A number of actions were decided upon to mitigate pollution effects. They included arrangements for oil containment and recovery, recovery of the lost packages, locating and securing the dangerous goods on board and securing the remaining cargo on board. An exclusion zone for ships and aircraft was imposed by the state to facilitate the operation. The position of the authorities was that first-line protective measures were the responsibility of the ship owner. These needed to satisfy the requirements laid down by the administration. The State insured a second line of defence by keeping vessels and equipment on stand-by, by supervising the operation, and by assisting in the search and recovery of lost cargo.

Absorbent material in 4 metre boom sections was laid inside the ferry to retain leaking fuel.

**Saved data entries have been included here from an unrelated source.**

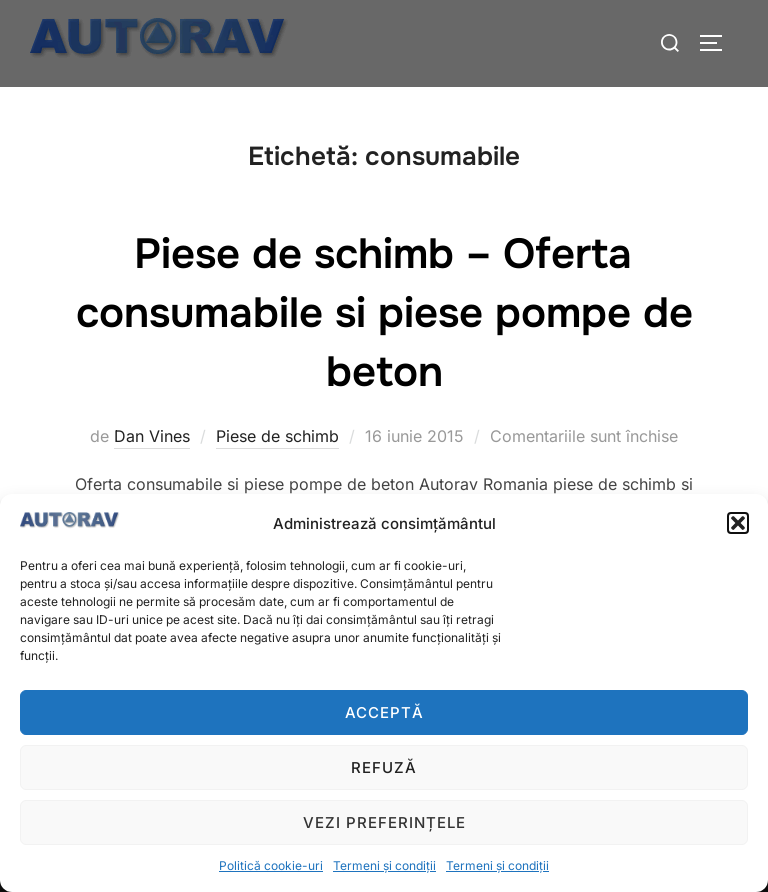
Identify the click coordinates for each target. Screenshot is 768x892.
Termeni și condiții (384, 865)
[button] (738, 523)
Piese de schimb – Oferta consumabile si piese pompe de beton (384, 313)
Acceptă (384, 712)
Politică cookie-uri (271, 865)
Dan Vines (152, 436)
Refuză (384, 767)
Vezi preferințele (384, 822)
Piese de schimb (277, 436)
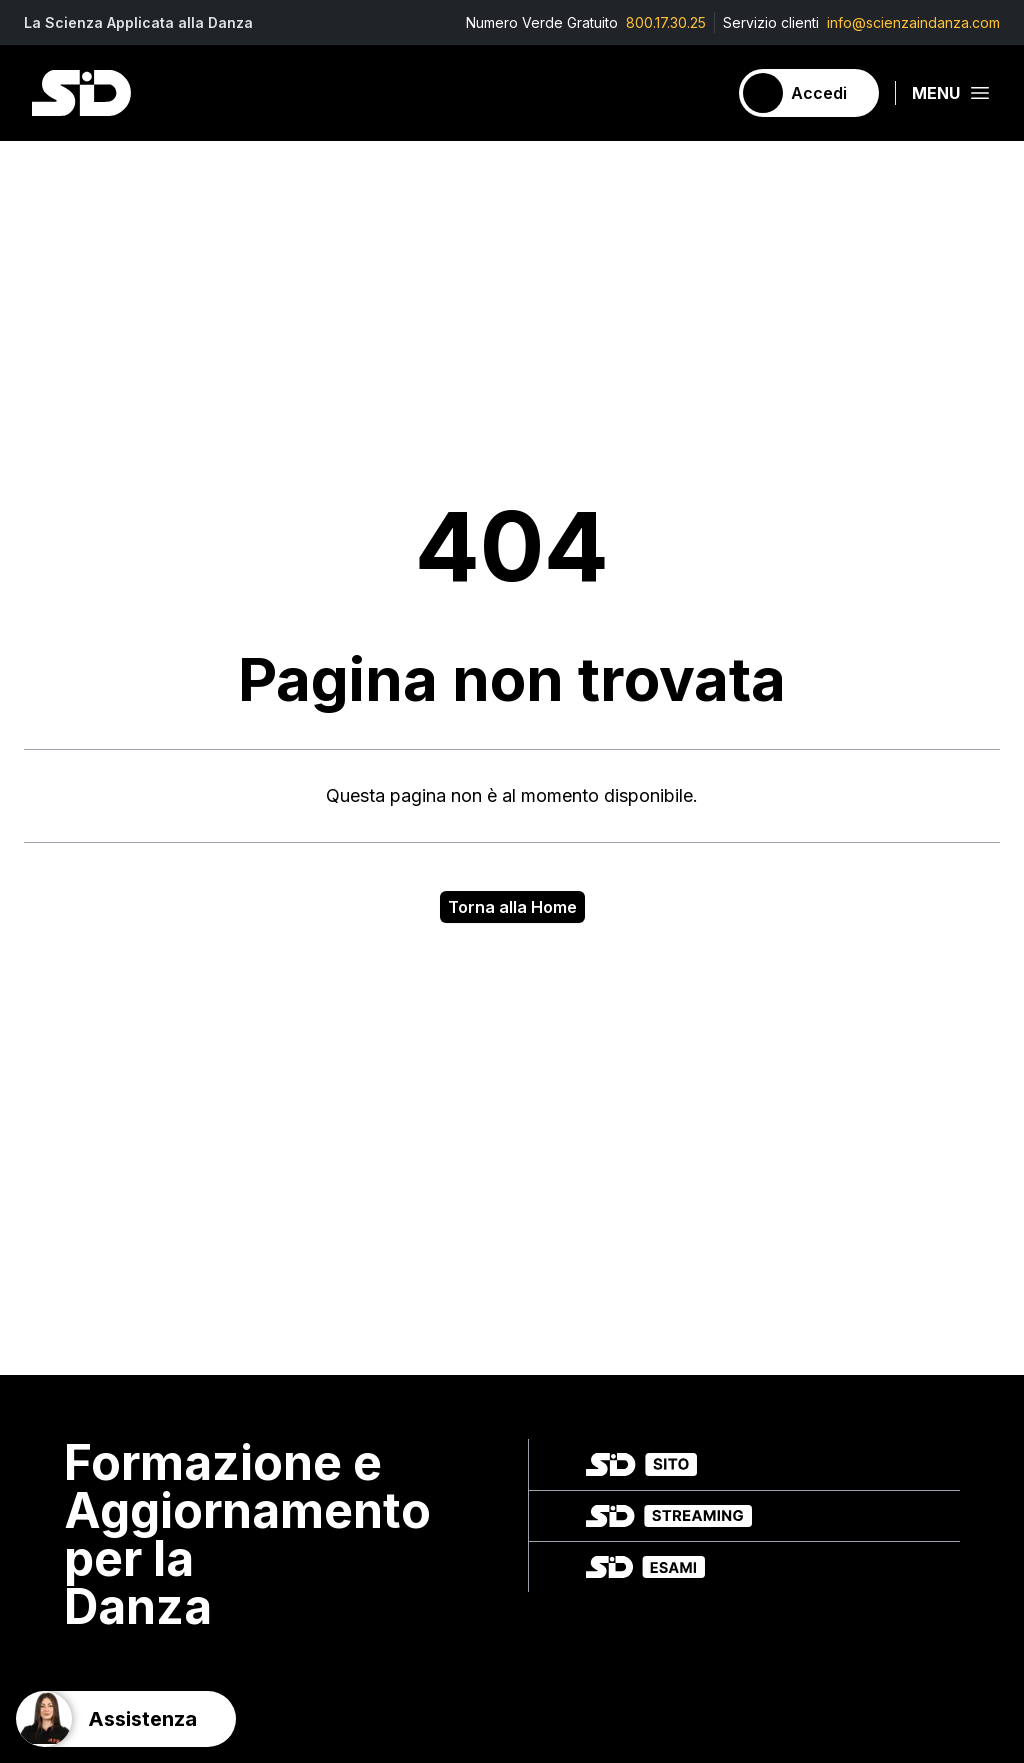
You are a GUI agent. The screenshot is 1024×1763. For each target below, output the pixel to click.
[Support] (126, 1719)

A net was fastened to the structure across the gaping opening of the open garage to prevent parcels and wrecks from escaping (see Figure 1). A debris-retention net and an oil boom were deployed downstream of the casualty during the uprighting operation in order to contain oil and catch floating objects. Very little oil escaped from the ship and in fact none was recovered at sea. No oil dispersants were used. Little could be done to remove the cargo from the ferry before it was re-floated and towed back into the harbour: only a few gas cylinders were located and removed while the vessel was at sea.

All vessels on scene participated in the recovery of floating objects. Navy minesweepers and salvage tugs performed the search for sunken objects, but in spite of an intensive survey of the Zeebrugge ship channel and the surrounding area, only seven of the 25 drums containing toulene di-isocyanate were recovered. One major difficulty was to sort out the various items among the recovered cargo and to recognize those containing harmful products. Labels peel off and drum markings quickly become unreadable in sea water. A full and precise description of the appearance of both the dangerous and other packages would have been useful, but in many cases it was unavailable. It required a considerable amount of time and organizing to keep an accurate inventory of the recovered cargo and to verify the contents of suspicious containers. It was essential to keep an updated inventory of the dangerous substances in order to assess the danger to the marine environment by those not recovered. By the end of the operation, about half of the dangerous cargo had been recovered:

- toluene di-isocyanate (7 drums out of 25);
- cyanide containing wastes (1 drum out of 5);
- cyanide containing hardening salts (no drums recovered);
- cyanide containing liquid (1 drum);
- chlorine trifluoride + fluorine perchlorate (4 gas tanks, some empty, out of 8);
- 21 gas bottles containing different (12) chemicals (10 out of 21);
- 180 buckets containing 52 different chemicals (95 buckets out of 180);
- paint wastes (30 drums out of 40)
- hydroquinone (none);
- leatherpaints (26 drums out of 35);
- leatherpaint agent with MET (13 drums out of 15);
- leatherpaint diluent (3 drums out of 5);
- tribasic lead sulphate (all 20 pallets).